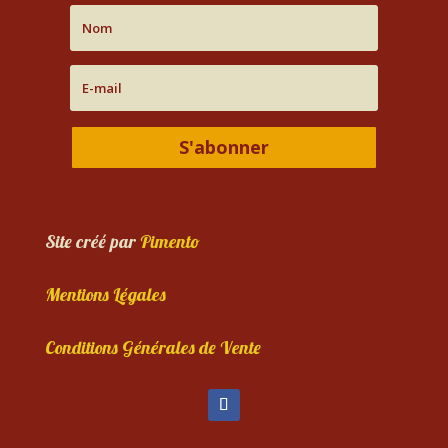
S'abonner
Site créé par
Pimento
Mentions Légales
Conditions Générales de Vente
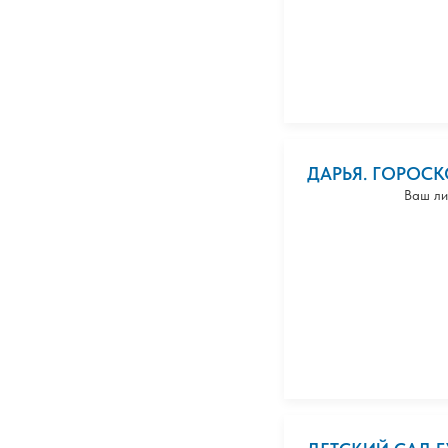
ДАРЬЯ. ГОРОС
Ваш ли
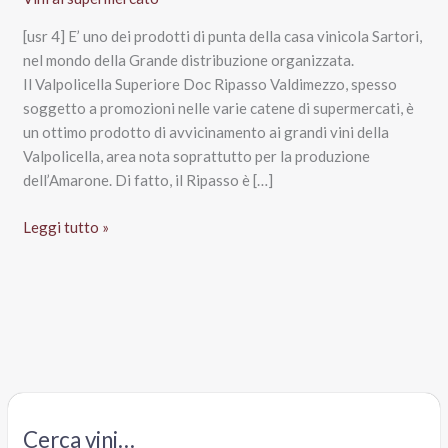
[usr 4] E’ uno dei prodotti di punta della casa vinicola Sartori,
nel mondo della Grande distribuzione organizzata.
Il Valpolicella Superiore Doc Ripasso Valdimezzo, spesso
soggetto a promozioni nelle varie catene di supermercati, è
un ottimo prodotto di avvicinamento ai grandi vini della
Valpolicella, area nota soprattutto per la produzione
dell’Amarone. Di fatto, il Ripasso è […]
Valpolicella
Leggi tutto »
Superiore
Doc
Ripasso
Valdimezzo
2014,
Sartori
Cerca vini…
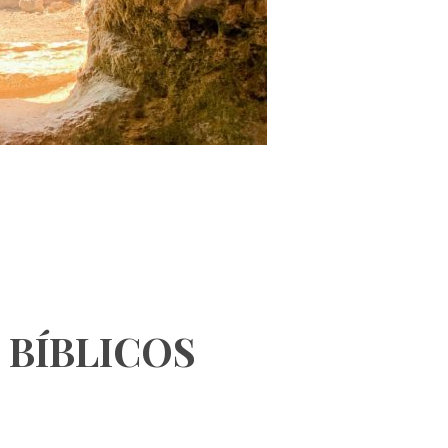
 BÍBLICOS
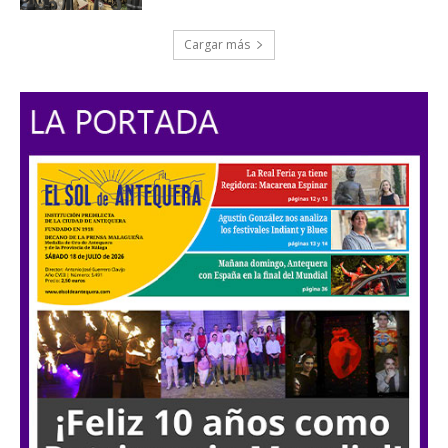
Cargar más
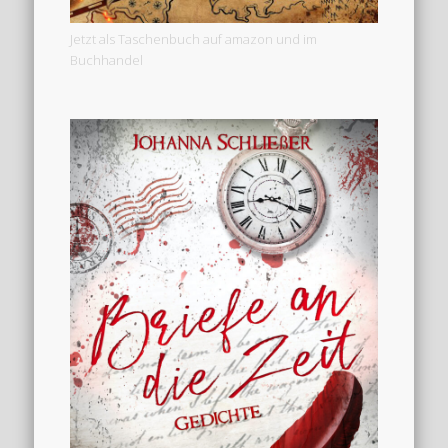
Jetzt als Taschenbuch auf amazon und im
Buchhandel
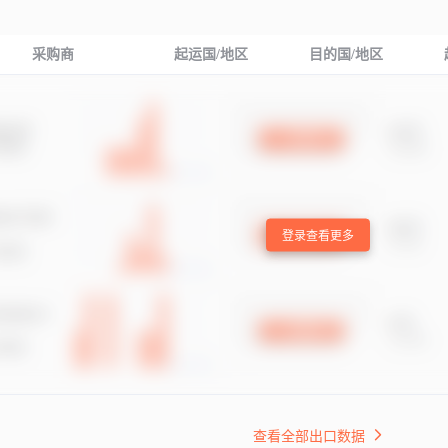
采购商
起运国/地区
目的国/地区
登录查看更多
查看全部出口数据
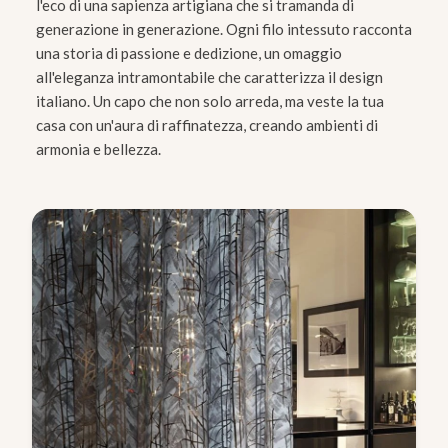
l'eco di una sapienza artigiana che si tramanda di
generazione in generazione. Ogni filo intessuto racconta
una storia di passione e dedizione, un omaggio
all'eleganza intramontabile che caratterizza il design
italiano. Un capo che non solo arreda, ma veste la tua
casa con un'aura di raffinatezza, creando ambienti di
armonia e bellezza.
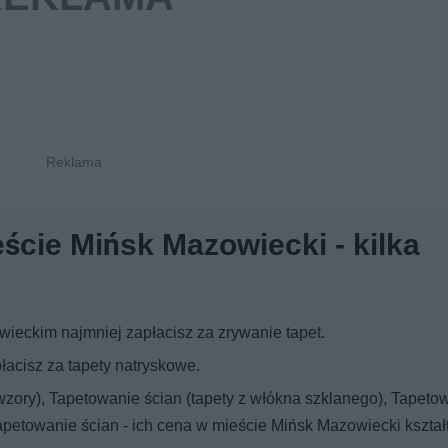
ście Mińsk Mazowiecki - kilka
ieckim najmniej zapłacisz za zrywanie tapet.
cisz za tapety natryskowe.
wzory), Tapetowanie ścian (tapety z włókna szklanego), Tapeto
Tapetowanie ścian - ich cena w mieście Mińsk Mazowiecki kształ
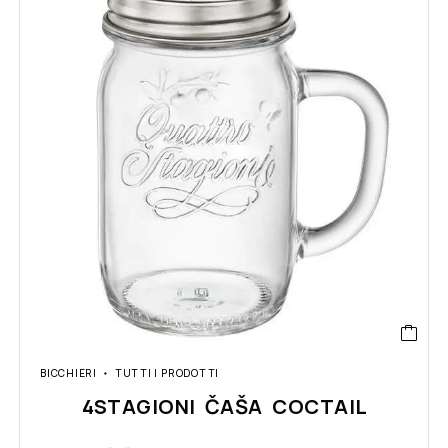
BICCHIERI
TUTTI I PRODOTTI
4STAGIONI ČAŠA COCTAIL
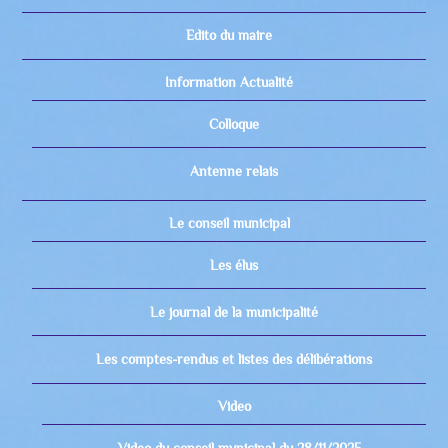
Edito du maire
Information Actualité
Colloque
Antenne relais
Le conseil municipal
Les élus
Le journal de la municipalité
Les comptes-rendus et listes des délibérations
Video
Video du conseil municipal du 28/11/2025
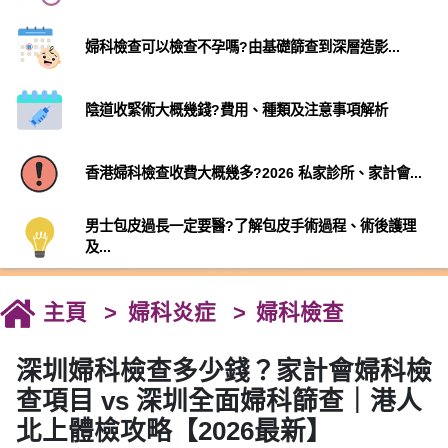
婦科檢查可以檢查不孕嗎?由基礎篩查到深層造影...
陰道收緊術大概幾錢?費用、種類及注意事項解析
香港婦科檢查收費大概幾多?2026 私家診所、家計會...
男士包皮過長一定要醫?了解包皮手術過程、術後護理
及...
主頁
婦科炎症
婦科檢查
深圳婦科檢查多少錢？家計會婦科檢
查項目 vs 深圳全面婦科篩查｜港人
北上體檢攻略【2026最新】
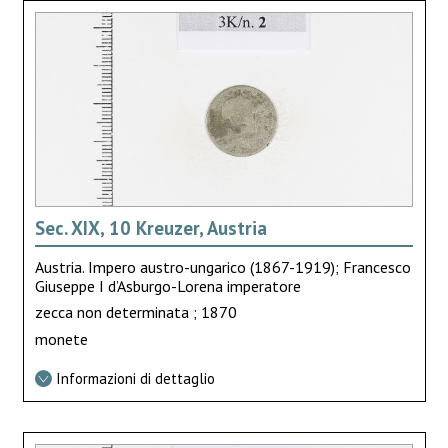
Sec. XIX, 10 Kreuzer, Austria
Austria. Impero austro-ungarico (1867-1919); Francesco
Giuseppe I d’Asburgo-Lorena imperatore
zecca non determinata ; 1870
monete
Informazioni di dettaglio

→ WHAT YOU WILL DO
Excluding images, output exactly the lines from the one that holds "Mentions Légales" through the final line of the material, both ends included.

→ YOUR RESPONSE
Mentions Légales
Conditions Générales de Vente
ДАРЬЯ. ГОРОС
Ваш ли
[usr 4] E’ uno dei prodotti di punta della casa vinicola Sartori,
nel mondo della Grande distribuzione organizzata.
Il Valpolicella Superiore Doc Ripasso Valdimezzo, spesso
soggetto a promozioni nelle varie catene di supermercati, è
un ottimo prodotto di avvicinamento ai grandi vini della
Valpolicella, area nota soprattutto per la produzione
dell’Amarone. Di fatto, il Ripasso è […]
Valpolicella
Leggi tutto »
Superiore
Doc
Ripasso
Valdimezzo
2014,
Sartori
Cerca vini…
 BÍBLICOS
Cargar más
Jetzt als Taschenbuch auf amazon und im
Buchhandel
采购商
起运国/地区
目的国/地区
登录查看更多
查看全部出口数据
l'eco di una sapienza artigiana che si tramanda di
generazione in generazione. Ogni filo intessuto racconta
una storia di passione e dedizione, un omaggio
all'eleganza intramontabile che caratterizza il design
italiano. Un capo che non solo arreda, ma veste la tua
casa con un'aura di raffinatezza, creando ambienti di
armonia e bellezza.
ście Mińsk Mazowiecki - kilka
ieckim najmniej zapłacisz za zrywanie tapet.
cisz za tapety natryskowe.
wzory), Tapetowanie ścian (tapety z włókna szklanego), Tapeto
Tapetowanie ścian - ich cena w mieście Mińsk Mazowiecki kształ
BICCHIERI
TUTTI I PRODOTTI
4STAGIONI ČAŠA COCTAIL
Edito du maire
Information Actualité
Colloque
Antenne relais
Le conseil municipal
Les élus
Le journal de la municipalité
Les comptes-rendus et listes des délibérations
Video
Video du conseil municipal du 28/11/2025
婦科檢查可以檢查不孕嗎?由基礎篩查到深層造影...
陰道收緊術大概幾錢?費用、種類及注意事項解析
香港婦科檢查收費大概幾多?2026 私家診所、家計會...
男士包皮過長一定要醫?了解包皮手術過程、術後護理
及...
主頁
婦科炎症
婦科檢查
深圳婦科檢查多少錢？家計會婦科檢
查項目 vs 深圳全面婦科篩查｜港人
北上體檢攻略【2026最新】
Sec. XIX, 10 Kreuzer, Austria
Austria. Impero austro-ungarico (1867-1919); Francesco
Giuseppe I d’Asburgo-Lorena imperatore
zecca non determinata ; 1870
monete
Informazioni di dettaglio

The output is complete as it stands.